PROVIDED DATA START

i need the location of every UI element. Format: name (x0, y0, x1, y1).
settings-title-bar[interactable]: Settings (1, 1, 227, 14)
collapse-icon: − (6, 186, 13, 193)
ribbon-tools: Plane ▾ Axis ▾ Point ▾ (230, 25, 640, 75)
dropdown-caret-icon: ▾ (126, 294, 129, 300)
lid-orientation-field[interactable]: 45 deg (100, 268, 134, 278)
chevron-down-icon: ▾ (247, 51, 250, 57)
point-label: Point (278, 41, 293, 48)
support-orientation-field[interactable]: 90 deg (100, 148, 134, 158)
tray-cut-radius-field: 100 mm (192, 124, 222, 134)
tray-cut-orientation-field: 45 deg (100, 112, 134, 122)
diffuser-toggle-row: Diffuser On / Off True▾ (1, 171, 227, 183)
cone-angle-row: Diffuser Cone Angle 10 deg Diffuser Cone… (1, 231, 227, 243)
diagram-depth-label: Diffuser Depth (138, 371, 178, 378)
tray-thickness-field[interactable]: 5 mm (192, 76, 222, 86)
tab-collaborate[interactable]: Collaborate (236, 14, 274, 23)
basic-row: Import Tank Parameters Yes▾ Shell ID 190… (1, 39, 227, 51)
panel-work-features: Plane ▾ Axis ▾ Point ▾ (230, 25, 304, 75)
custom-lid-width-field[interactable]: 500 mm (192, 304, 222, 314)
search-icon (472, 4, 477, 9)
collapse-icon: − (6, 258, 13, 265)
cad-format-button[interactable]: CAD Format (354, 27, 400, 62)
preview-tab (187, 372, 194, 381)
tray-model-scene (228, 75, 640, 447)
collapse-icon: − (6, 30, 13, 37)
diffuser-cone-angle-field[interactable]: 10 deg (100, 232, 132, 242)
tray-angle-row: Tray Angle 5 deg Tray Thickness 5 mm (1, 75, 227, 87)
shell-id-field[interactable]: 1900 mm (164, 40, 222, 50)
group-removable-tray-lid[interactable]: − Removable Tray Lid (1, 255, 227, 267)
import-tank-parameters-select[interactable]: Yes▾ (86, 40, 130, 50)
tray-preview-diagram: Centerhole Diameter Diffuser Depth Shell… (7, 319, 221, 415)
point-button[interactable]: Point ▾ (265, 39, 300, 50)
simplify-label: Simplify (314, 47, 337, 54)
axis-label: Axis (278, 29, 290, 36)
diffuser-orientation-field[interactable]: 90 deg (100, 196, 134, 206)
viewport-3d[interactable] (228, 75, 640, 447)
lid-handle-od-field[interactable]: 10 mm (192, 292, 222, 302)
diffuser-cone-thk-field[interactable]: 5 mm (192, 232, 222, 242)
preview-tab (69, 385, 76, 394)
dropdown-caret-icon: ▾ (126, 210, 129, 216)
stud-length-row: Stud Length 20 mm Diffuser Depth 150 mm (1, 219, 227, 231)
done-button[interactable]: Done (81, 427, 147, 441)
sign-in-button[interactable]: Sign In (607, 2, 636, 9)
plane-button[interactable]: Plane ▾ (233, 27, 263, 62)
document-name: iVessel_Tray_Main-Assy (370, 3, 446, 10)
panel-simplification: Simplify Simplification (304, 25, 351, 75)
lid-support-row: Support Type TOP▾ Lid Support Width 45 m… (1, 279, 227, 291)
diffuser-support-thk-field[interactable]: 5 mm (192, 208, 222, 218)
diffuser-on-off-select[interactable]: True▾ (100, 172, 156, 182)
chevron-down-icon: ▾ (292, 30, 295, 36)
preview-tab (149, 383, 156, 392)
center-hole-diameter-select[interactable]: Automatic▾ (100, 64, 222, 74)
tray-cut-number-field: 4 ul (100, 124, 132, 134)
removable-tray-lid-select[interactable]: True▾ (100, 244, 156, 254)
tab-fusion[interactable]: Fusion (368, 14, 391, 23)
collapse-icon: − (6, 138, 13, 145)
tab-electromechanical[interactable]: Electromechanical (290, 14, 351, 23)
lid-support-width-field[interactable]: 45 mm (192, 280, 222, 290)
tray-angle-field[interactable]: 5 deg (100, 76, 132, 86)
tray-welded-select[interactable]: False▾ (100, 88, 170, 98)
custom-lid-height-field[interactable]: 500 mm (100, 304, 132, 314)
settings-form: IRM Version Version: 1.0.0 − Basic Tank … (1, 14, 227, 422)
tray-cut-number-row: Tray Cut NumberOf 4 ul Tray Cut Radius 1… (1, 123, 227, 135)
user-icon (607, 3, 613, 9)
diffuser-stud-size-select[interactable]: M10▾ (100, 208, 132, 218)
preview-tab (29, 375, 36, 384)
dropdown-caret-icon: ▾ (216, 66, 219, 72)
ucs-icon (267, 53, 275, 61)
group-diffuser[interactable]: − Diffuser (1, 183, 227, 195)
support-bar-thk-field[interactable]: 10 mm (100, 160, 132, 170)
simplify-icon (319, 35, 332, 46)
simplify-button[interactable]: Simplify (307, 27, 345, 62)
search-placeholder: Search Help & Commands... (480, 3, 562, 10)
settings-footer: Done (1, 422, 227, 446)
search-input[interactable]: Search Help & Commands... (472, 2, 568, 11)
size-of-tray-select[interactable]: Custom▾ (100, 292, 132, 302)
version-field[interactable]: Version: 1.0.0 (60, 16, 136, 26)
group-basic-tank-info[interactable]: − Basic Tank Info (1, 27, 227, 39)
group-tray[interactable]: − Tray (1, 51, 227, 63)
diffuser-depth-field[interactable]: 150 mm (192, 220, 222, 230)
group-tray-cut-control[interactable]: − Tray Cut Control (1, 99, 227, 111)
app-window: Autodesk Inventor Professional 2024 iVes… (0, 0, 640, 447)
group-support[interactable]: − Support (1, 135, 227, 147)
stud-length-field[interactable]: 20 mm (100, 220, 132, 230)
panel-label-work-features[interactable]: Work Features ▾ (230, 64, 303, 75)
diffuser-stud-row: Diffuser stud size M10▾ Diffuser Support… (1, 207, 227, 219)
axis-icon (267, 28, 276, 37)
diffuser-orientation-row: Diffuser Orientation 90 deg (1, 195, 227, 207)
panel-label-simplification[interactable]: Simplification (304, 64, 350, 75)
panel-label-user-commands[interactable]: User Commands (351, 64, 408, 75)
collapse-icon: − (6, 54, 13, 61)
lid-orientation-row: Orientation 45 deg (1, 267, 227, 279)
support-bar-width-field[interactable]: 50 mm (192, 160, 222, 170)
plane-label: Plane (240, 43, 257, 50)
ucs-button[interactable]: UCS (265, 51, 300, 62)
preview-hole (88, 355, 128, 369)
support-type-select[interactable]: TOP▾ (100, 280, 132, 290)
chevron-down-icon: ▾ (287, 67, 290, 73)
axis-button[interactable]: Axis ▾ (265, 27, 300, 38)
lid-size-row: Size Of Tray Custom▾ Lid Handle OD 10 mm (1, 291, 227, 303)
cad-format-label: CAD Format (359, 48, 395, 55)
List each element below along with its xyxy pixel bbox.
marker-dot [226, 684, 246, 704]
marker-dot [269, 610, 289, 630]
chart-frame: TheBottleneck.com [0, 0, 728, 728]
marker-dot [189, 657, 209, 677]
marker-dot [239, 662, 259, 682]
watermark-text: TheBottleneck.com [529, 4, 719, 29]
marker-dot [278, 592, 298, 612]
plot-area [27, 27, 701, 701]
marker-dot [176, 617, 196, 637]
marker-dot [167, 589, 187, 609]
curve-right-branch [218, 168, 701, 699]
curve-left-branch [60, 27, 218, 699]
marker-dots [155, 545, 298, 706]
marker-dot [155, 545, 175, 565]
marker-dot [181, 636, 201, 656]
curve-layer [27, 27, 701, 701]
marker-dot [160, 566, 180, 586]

PROVIDED DATA END
PROVIDED DATA START

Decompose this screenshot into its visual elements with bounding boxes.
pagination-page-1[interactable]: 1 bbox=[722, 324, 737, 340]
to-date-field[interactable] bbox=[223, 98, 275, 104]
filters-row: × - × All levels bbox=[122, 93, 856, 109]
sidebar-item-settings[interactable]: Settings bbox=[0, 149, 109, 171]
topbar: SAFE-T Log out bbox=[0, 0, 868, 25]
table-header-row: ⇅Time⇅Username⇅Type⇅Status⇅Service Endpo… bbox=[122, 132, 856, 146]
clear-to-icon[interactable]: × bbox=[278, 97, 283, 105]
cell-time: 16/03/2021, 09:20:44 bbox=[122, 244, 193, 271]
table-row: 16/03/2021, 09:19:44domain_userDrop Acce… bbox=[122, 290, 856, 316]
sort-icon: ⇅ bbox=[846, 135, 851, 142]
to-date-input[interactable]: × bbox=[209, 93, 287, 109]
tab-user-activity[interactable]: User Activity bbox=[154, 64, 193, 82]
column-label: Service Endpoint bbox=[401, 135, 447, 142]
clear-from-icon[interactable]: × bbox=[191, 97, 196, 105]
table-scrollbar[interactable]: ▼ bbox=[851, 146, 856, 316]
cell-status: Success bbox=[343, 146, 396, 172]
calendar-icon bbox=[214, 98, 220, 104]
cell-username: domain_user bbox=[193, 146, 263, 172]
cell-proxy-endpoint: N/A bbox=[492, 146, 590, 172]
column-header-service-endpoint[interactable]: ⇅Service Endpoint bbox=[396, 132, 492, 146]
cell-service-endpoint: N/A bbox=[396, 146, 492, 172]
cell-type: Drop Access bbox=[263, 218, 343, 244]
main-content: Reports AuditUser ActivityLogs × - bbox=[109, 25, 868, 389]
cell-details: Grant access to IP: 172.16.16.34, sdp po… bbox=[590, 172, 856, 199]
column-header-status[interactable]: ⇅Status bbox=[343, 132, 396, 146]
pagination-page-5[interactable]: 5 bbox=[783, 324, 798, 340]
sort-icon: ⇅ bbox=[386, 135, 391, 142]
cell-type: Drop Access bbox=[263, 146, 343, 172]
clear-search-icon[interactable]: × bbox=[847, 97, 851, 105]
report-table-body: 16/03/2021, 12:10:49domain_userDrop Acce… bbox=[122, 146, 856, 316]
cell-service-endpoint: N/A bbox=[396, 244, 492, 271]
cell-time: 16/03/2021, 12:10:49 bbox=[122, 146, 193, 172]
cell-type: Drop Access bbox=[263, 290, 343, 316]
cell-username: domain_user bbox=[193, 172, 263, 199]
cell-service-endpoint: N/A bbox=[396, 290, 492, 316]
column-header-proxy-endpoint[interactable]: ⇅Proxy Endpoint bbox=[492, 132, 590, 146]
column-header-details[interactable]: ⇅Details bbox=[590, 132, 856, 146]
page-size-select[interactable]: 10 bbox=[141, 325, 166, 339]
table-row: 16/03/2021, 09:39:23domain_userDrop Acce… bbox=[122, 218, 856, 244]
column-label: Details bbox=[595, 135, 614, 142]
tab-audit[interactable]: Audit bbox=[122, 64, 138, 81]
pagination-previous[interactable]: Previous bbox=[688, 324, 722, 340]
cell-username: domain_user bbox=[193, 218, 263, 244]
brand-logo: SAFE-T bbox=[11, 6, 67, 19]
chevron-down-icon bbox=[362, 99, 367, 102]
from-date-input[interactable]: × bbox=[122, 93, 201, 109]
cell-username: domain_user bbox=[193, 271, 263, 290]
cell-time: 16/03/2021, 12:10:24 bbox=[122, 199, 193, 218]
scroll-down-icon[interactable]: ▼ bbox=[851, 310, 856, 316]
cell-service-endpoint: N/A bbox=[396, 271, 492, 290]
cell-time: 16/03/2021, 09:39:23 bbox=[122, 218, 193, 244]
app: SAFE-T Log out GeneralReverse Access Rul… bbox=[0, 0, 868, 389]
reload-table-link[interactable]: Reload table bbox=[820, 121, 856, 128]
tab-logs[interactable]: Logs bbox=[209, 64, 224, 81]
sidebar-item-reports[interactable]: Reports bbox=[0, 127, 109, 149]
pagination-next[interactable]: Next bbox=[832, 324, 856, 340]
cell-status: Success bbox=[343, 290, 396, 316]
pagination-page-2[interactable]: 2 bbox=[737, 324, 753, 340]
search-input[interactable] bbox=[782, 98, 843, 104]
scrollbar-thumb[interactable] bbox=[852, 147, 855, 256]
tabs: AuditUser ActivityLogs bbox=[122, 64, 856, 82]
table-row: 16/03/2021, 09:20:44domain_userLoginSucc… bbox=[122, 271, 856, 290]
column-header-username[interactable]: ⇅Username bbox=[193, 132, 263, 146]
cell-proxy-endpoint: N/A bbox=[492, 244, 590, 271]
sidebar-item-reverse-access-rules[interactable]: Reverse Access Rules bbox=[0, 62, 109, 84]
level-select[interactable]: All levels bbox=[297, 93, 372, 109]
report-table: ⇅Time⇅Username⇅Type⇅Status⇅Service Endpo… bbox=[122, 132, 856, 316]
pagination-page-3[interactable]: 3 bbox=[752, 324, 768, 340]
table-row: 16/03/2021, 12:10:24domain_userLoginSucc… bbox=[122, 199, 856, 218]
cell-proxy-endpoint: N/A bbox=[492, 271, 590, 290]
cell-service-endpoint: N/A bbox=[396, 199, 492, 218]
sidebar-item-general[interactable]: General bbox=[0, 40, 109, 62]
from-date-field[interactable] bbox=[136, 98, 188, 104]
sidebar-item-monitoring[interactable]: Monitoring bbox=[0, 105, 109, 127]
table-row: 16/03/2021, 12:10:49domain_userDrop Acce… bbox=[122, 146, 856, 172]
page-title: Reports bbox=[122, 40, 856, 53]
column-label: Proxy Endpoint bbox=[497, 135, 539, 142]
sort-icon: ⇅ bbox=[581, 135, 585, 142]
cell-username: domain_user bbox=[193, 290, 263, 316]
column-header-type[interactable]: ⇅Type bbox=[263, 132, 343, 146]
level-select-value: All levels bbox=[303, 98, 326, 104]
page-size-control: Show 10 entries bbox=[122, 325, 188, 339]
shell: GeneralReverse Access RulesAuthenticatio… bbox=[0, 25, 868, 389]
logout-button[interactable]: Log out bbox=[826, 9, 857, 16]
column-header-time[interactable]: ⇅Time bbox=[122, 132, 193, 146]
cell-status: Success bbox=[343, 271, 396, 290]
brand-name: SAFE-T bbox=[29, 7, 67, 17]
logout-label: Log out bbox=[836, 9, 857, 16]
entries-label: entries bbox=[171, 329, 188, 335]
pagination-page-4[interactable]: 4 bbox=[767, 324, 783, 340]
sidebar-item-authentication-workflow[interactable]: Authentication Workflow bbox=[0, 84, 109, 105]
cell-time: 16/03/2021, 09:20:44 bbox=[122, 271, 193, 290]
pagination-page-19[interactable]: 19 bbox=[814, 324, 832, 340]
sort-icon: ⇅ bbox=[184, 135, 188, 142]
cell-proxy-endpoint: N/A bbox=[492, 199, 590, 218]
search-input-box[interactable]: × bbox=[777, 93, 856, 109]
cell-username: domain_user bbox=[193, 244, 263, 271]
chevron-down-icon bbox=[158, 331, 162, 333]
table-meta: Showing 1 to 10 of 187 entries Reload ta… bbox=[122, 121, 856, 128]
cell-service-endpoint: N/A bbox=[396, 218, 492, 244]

PROVIDED DATA END
PROVIDED DATA START

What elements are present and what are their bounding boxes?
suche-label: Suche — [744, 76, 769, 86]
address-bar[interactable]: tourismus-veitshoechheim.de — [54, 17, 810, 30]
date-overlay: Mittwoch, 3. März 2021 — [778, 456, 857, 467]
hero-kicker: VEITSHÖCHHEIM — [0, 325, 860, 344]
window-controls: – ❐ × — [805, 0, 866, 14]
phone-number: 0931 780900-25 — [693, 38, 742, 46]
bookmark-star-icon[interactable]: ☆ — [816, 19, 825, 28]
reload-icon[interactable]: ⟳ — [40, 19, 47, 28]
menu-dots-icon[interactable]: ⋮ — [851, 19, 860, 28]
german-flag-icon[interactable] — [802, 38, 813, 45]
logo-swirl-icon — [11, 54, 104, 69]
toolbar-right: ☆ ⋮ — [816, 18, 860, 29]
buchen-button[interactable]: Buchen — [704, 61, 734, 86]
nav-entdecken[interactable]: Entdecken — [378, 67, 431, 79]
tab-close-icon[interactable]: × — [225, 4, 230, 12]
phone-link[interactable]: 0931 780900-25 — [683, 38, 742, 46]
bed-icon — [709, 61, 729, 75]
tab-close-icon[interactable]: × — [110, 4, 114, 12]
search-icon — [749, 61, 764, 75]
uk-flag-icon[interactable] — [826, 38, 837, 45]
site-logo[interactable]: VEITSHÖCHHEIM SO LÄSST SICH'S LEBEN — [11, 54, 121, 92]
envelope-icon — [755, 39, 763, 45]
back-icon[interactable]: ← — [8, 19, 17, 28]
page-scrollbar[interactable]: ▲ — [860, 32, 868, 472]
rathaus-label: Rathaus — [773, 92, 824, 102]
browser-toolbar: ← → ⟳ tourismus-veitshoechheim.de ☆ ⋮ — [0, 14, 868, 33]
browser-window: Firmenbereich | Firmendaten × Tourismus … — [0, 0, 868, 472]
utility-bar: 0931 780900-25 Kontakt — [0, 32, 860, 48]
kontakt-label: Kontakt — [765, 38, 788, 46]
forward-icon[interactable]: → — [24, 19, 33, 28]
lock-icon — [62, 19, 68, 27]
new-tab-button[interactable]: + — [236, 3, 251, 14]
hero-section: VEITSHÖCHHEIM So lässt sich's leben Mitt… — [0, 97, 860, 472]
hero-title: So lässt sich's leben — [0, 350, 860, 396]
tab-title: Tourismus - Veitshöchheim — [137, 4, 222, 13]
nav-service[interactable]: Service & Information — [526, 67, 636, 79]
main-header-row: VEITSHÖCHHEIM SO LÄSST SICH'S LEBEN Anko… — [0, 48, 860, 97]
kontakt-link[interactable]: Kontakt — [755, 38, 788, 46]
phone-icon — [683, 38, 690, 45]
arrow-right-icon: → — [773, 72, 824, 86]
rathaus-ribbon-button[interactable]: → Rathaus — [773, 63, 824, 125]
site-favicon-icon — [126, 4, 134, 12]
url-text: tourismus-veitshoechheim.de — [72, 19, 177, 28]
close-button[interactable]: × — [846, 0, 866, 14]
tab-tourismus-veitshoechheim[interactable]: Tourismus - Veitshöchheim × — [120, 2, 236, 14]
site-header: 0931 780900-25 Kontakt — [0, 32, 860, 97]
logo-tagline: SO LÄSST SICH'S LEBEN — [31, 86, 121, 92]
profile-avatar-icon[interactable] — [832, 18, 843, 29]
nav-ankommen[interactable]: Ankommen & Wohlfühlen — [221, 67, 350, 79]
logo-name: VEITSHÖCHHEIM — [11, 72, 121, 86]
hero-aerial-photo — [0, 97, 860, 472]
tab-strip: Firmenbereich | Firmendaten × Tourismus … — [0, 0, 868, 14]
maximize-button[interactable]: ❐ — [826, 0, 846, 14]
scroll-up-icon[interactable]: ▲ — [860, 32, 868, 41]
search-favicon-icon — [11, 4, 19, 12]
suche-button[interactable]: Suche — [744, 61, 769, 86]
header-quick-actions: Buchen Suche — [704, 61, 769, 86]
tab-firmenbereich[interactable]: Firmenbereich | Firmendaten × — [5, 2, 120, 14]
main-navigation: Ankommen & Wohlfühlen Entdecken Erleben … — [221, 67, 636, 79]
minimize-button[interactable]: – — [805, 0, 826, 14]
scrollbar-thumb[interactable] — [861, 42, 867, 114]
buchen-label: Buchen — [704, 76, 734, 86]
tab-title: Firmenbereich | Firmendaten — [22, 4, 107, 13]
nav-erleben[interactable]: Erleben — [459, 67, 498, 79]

PROVIDED DATA END

**WHAT THE TASK REQUIRES:** For the data above, state how many of its lines contain the word "dropdown", giving no other text.

**RESPONSE AREA:** 3